For the electricity consumer, with the deployment of electric utility smart meters, those data can be used to disaggregate the building-level data into device-level information to help building owners identify opportunities for increasing energy efficiency, minimizing costs when faced with time of use pricing, and engaging in demand response programs. Additionally, machine learning coupled with building energy data can enable home automation and novel internet-of-things applications.

For transportation, along with the advent of self-driving cars, machine learning can be used to optimize driving for maximizing fuel efficiency.

In traditional oil and gas, machine learning can be used to analyze seismic and other data sources to detect oil and gas, and estimate the production capacity.

For renewables, machine learning can be used for citing wind and solar, and for identifying building for which it would be most advantageous to install solar arrays.

The team at Duke that I work with has been exploring methods for analyzing aerial and satellite imagery to create better estimates of distributed solar arrays around the country and to generate high-resolution spatial estimates of energy consumption using machine learning and image processing techniques.

We're at the beginning of a period of growth of exploring the potential of new sources of energy data. Machine learning will help us to make those data actionable.

A few days ago Reddit hosted an AMA by a Sandia scientist working on hydrogen fuel. I thought that technology had more or less been surpassed by other options, but the author disagreed. Having worked in the weeds on a new technology I know how valuable it is to have people like yourself working to understand the broader context. Do you have am assessment of hydrogen's prospects as a storage medium today? Thank you.


Great question - hydrogen is a very interesting storage medium, that has faced one primary challenge: low efficiency. Today's systems are around 50% efficient. For lithium-ion batteries, the efficiency is around 90%. Until the efficiency can be improved, I doubt hydrogen energy storage will gain much traction.

How much of a shakeup will the power grid need to successfully incorporate renewables at a large scale? Are microgrids the future, or will the current infrastructure stick around for the next century or two?

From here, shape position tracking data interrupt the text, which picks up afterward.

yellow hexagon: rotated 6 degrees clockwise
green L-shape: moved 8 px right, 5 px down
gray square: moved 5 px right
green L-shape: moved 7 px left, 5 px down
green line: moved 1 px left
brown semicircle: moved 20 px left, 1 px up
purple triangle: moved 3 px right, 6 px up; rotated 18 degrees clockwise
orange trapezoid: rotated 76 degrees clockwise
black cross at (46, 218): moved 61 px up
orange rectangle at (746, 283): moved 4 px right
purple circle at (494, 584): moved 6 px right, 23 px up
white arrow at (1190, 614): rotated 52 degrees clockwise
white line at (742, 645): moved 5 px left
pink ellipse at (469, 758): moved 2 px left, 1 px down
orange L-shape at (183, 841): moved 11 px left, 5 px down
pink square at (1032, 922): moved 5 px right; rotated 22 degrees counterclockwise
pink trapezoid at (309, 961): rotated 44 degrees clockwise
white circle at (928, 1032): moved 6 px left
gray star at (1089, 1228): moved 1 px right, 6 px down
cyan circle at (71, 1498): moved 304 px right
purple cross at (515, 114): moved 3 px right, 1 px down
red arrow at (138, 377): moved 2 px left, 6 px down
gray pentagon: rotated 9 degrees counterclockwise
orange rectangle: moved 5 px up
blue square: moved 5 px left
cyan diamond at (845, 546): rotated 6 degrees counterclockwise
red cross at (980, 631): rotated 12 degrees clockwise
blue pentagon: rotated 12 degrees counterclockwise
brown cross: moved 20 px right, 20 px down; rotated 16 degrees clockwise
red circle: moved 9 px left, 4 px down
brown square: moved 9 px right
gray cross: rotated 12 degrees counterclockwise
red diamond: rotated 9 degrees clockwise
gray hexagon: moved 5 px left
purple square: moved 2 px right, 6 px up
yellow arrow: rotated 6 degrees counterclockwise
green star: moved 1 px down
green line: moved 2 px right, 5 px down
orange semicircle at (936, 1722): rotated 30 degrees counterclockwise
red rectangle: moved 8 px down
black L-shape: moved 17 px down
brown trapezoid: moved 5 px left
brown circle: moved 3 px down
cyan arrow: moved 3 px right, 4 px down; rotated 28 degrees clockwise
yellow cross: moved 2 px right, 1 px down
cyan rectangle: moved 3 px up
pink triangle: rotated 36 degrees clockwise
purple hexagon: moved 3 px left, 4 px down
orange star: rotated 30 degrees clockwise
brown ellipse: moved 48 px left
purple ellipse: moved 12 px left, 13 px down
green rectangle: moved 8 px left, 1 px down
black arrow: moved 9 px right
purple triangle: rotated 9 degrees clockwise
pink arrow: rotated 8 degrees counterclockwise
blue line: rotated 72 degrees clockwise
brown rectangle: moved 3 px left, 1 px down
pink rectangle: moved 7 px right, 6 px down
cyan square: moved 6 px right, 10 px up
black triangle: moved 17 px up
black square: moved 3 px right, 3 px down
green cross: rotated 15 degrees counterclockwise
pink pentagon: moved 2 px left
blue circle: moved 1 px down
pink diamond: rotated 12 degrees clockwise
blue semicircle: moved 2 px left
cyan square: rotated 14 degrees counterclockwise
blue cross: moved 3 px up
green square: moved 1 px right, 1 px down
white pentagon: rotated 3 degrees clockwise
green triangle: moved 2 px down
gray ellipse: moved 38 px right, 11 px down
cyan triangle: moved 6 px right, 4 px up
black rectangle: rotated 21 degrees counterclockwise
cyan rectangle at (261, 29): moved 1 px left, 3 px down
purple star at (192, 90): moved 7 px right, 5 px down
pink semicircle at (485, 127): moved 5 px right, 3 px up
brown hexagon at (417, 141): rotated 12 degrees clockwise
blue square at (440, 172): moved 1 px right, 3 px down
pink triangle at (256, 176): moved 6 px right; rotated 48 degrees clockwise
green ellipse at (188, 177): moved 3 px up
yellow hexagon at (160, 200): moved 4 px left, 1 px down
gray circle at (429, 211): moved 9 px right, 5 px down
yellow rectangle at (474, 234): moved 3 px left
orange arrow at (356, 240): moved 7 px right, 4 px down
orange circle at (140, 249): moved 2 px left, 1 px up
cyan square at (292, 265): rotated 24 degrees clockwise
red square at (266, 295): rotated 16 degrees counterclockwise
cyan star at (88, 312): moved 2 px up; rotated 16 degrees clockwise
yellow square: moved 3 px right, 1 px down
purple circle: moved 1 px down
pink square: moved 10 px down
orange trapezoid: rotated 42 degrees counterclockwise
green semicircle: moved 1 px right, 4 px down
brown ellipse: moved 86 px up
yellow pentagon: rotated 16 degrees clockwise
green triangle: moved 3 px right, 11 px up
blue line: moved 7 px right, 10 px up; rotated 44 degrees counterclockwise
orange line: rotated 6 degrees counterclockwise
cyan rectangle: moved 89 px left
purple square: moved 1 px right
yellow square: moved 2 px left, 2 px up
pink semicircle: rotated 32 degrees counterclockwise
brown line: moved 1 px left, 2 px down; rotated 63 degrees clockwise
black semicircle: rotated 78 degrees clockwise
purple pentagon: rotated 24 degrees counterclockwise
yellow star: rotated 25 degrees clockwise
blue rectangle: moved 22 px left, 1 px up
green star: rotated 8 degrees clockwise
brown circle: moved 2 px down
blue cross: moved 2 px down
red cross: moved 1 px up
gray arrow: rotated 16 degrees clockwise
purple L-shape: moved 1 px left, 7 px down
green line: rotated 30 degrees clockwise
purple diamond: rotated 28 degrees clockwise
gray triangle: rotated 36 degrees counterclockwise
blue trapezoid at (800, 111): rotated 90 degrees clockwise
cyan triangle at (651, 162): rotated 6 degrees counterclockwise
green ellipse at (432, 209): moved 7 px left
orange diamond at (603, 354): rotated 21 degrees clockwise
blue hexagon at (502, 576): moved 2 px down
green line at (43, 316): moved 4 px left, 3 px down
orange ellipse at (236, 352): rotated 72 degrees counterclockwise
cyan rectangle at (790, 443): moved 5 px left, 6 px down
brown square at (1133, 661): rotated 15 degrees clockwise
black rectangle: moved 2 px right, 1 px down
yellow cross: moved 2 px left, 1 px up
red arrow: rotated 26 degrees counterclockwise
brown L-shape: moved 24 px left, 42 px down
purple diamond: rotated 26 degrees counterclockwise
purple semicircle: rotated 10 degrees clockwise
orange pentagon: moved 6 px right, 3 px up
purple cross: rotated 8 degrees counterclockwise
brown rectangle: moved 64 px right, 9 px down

The power grid, although it's changing and will likely change significantly over the next century, I don't anticipate loosing it's overaching bulk energy transmission backbone anytime soon. There will continue to be needs for large scale generation and to maintain grid reliability, especially in times of emergencies. However, microgrids may very much start changing how we interact with the energy we generate and consume and lead to more peer-to-peer energy transactions that were not possible before. Additionally, microgrids may take some of the burden off the distribution and transmission lines if they won't be needed for carrying as much power from a central power station to a community miles away. This would challenge the traditional model and will require a rethinking of grid operations. Renewables have already started this process of operational changes, but so far, those changes have been well-handled centrally by the regional system operators.

A lot of the future utility of renewables rests upon the development of more efficient energy storage technologies. If we can back one and only one, which of these technologies would be the best investment for society today?


Interesting question - I think we have to be forward thinking about what technologies will be both most efficient, and for which we can reasonably continue pushing down the cost going forward. Chemical storage systems that rely on rare materials that may face greater price uncertainty may be less desirable than those built with abundant materials (including lithium), however, lithium-ion batteries appear to be the most promising for the immediate future given falling costs and their large-scale deployment. Site-limited technologies like pumped hydroelectric may be more challenging to develop going forward, but are efficient and can store huge quantities of energy. Compressed air is also extremely compelling in terms of the quantity of energy stored, but requires some amount of natural gas combustion for its generation phase. There's currently no silver bullet, but I'm most hopeful to see new innovations in advanced, innovative chemistries in the next few years.

Have you ever struggled to "sell" the idea of using machine learning because the techniques weren't transparent? Will this cause any road blocks in solving energy problems with data science?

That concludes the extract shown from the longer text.